On January 2, 2023, amid Damar Hamlin's hospitalization for injuries sustained in the Week 17 game between the Buffalo Bills and Cincinnati Bengals, Bayless made a tweet that was widely described as insensitive, stating: "No doubt the NFL is considering postponing the rest of this game - but how? This late in the season, a game of this magnitude is crucial to the regular-season outcome ... which suddenly seems so irrelevant." The tweet was called out by several high-profile sports figures such as former quarterback Robert Griffin III and former wide receiver Dez Bryant. Less than an hour later, Bayless sent out an apology tweet saying "Nothing is more important than that young man's health. That was the point of my last tweet. I'm sorry if that was misunderstood but his health is all that matters. Again, everything else is irrelevant. I prayed for him & will continue to." The day after, Shannon Sharpe did not show up for Undisputed to avoid a possible confrontation about Bayless' tweet. Sharpe left Undisputed in 2023 following the conclusion of the NBA Finals, stemming from a personal attack Bayless made against Sharpe in defense of Tom Brady where Bayless implied Sharpe's criticism of Brady's play was motivated by jealousy over his longevity in the NFL.

Bayless re-launched Undisputed in August 2023 with Richard Sherman, Keyshawn Johnson and Michael Irvin. He left Undisputed and Fox Sports 1 on August 2, 2024, after 8 years on the network.

On January 5, 2025, Bayless was listed as a defendant in a lawsuit filed by former Fox Sports hairstylist Noushin Faraji against the network. Faraji alleges Bayless offered her $1.5 million for sex.

===Films===

Along with ESPN colleagues Woody Paige and Jay Crawford, Bayless had a cameo role in the 2006 film Rocky Balboa. The three are seen on their "First and 10" segment discussing a possible fight between a retired Balboa and current heavyweight champion Mason Dixon. Bayless opines that Balboa "was completely overrated" and mocks his age.
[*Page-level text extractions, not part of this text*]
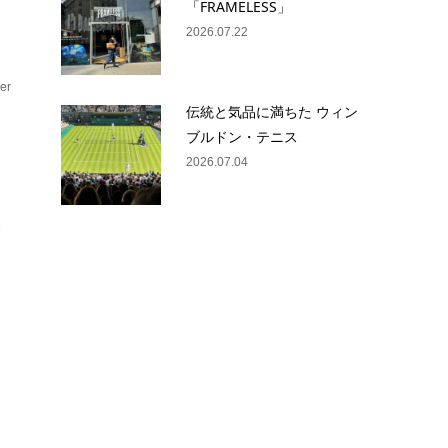
「FRAMELESS」
2026.07.22
er
伝統と気品に満ちた ウィン
ブルドン・テニス
2026.07.04
、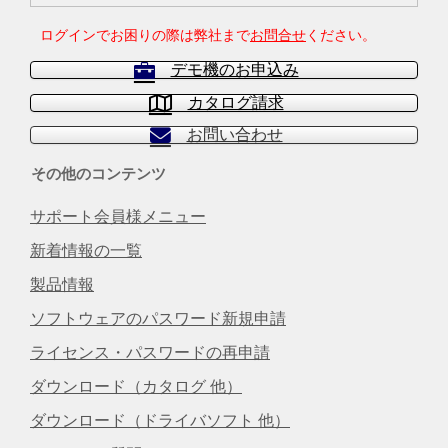
ログインでお困りの際は弊社まで
お問合せ
ください。
デモ機のお申込み
カタログ請求
お問い合わせ
その他のコンテンツ
サポート会員様メニュー
新着情報の一覧
製品情報
ソフトウェアのパスワード新規申請
ライセンス・パスワードの再申請
ダウンロード（カタログ 他）
ダウンロード（ドライバソフト 他）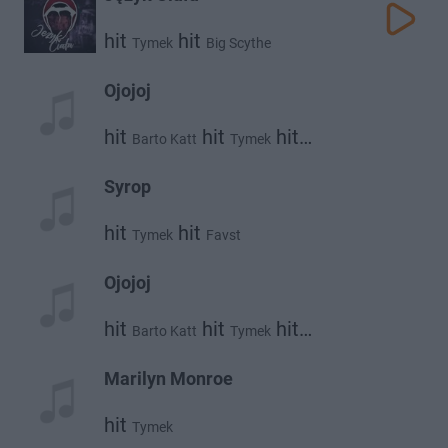
hit
hit
Tymek
Big Scythe
Ojojoj
hit
hit
hit
Barto Katt
Tymek
Gverilla
Syrop
hit
hit
Tymek
Favst
Ojojoj
hit
hit
hit
Barto Katt
Tymek
Gverilla
Marilyn Monroe
hit
Tymek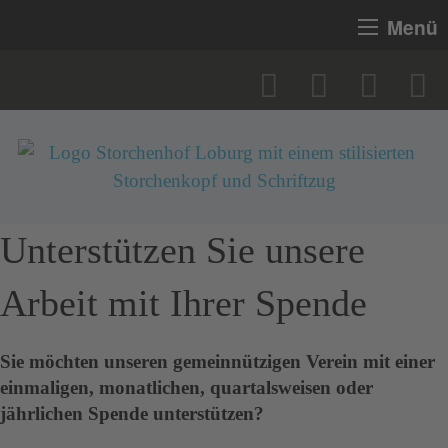
Menü
Unterstützen Sie unsere
Arbeit mit Ihrer Spende
Sie möchten unseren gemeinnützigen Verein mit einer
einmaligen, monatlichen, quartalsweisen oder
jährlichen Spende unterstützen?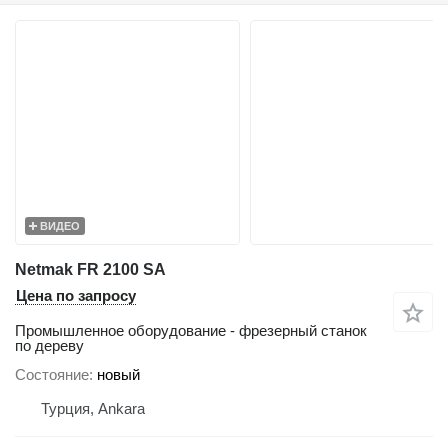
ВИДЕО
Netmak FR 2100 SA
Цена по запросу
Промышленное оборудование - фрезерный станок
по дереву
Состояние
новый
Турция, Ankara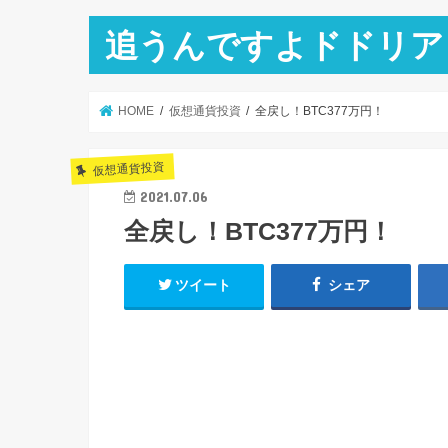
追うんですよドドリア
HOME
仮想通貨投資
全戻し！BTC377万円！
仮想通貨投資
2021.07.06
全戻し！BTC377万円！
ツイート
シェア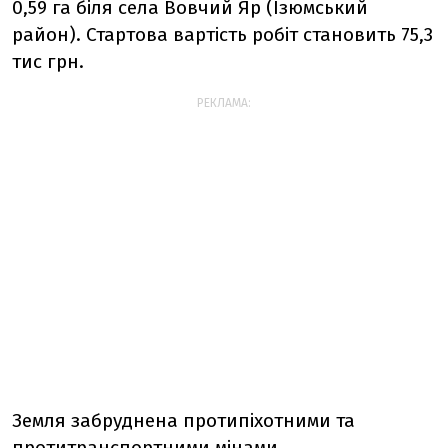
0,59 га біля села Вовчий Яр (Ізюмський
район). Стартова вартість робіт становить 75,3
тис грн.
РЕКЛАМА:
Земля забруднена протипіхотними та
протитранспортними мінами,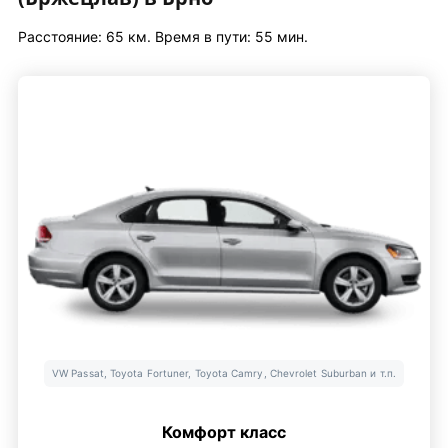
Расстояние: 65 км. Время в пути: 55 мин.
VW Passat, Toyota Fortuner, Toyota Camry, Chevrolet Suburban и т.п.
Комфорт класс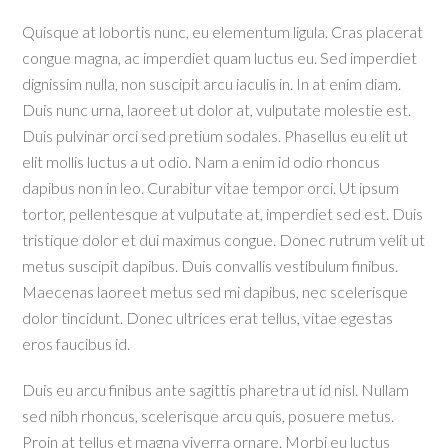
Quisque at lobortis nunc, eu elementum ligula. Cras placerat
congue magna, ac imperdiet quam luctus eu. Sed imperdiet
dignissim nulla, non suscipit arcu iaculis in. In at enim diam.
Duis nunc urna, laoreet ut dolor at, vulputate molestie est.
Duis pulvinar orci sed pretium sodales. Phasellus eu elit ut
elit mollis luctus a ut odio. Nam a enim id odio rhoncus
dapibus non in leo. Curabitur vitae tempor orci. Ut ipsum
tortor, pellentesque at vulputate at, imperdiet sed est. Duis
tristique dolor et dui maximus congue. Donec rutrum velit ut
metus suscipit dapibus. Duis convallis vestibulum finibus.
Maecenas laoreet metus sed mi dapibus, nec scelerisque
dolor tincidunt. Donec ultrices erat tellus, vitae egestas
eros faucibus id.
Duis eu arcu finibus ante sagittis pharetra ut id nisl. Nullam
sed nibh rhoncus, scelerisque arcu quis, posuere metus.
Proin at tellus et magna viverra ornare. Morbi eu luctus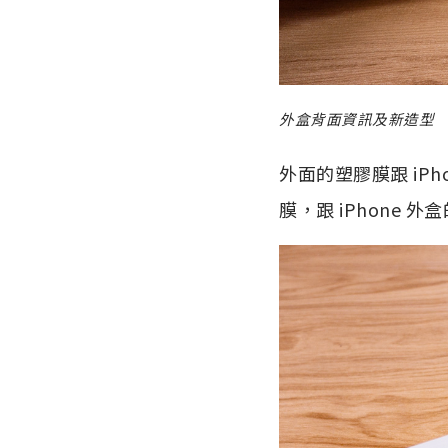
外盒背面資訊及新造型
外面的塑膠膜跟 iP
膜，跟 iPhone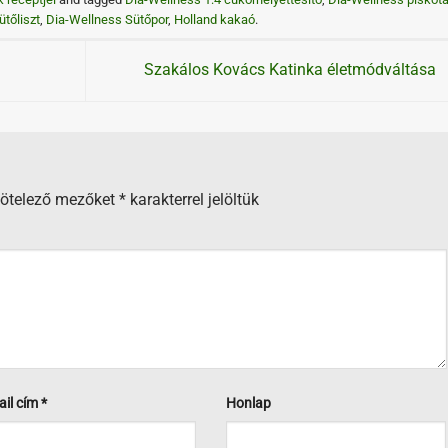
tőliszt
,
Dia-Wellness Sütőpor
,
Holland kakaó
.
Szakálos Kovács Katinka életmódváltása
kötelező mezőket
*
karakterrel jelöltük
ail cím
*
Honlap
He appeared in the 2010 ESPN 30 for 30 film, Pony Excess, about the Southern Methodist University football scandal involving gross violations of NCAA rules and regulations. Bayless covered the Mustangs while writing for both The Dallas Morning News and the Dallas Times Herald. He also appeared in the 2011 ESPNU documentary, Herschel, about University of Georgia running back Herschel Walker.

===Other honors and awards===

In 2008, Bayless was selected to the Oklahoma City Wall of Fame recognizing outstanding alumni of Oklahoma City Public Schools. In 2009, he was inducted as one of the five members of the inaugural class of the Vanderbilt Student Media Hall of Fame. In 2012, he received two honors: he was nominated for a Sports Emmy Award in the category of Outstanding Sports Personality, Studio Analyst, and was the co-recipient with DJ Steve Porter of a Webby People's Voice Award in the category of Video Remixes/Mashups for "All He Does Is Win", Porter's mashup of clips of Bayless passionately defending oft-maligned quarterback Tim Tebow.

==Published books as author==
- God's Coach: The Hymns, Hype, and Hypocrisy of Tom Landry's Cowboys, Simon & Schuster, 1990. ISBN 0-671-70581-4.
- The Boys: The Untold Story of the Dallas Cowboys' Season on the Edge, Simon & Schuster, 1993. ISBN 0-671-79359-4.
- Hell-Bent: The Crazy Truth About the "Win or Else" Dallas Cowboys, HarperCollins Publishers, 1996. ISBN 0-06-018648-8.